> _Work to complete_
Verbatim copy, pictures excluded: every line from the one with "assistance, call" through the final line of the data below, and no other line.

> _The input_
--------------------
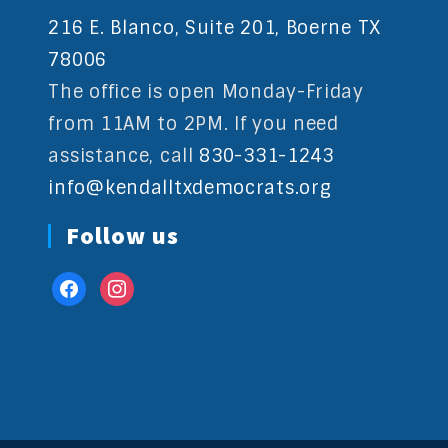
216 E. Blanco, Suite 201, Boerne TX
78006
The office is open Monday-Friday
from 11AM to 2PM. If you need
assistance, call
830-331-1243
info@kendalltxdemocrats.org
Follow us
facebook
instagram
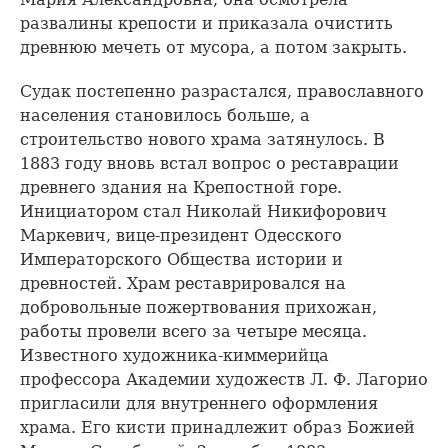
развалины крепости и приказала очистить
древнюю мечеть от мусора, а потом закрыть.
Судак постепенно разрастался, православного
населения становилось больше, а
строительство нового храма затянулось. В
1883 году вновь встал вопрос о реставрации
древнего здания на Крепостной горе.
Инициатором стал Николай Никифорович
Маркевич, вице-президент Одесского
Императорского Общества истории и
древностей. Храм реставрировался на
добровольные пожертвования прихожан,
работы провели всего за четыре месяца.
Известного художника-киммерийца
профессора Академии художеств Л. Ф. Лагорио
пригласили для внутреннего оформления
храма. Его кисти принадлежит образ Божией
--------------------
> _Problem solution_
assistance, call
830-331-1243
info@kendalltxdemocrats.org
Follow us
facebook
instagram
развалины крепости и приказала очистить
древнюю мечеть от мусора, а потом закрыть.
Судак постепенно разрастался, православного
населения становилось больше, а
строительство нового храма затянулось. В
1883 году вновь встал вопрос о реставрации
древнего здания на Крепостной горе.
Инициатором стал Николай Никифорович
Маркевич, вице-президент Одесского
Императорского Общества истории и
древностей. Храм реставрировался на
добровольные пожертвования прихожан,
работы провели всего за четыре месяца.
Известного художника-киммерийца
профессора Академии художеств Л. Ф. Лагорио
пригласили для внутреннего оформления
храма. Его кисти принадлежит образ Божией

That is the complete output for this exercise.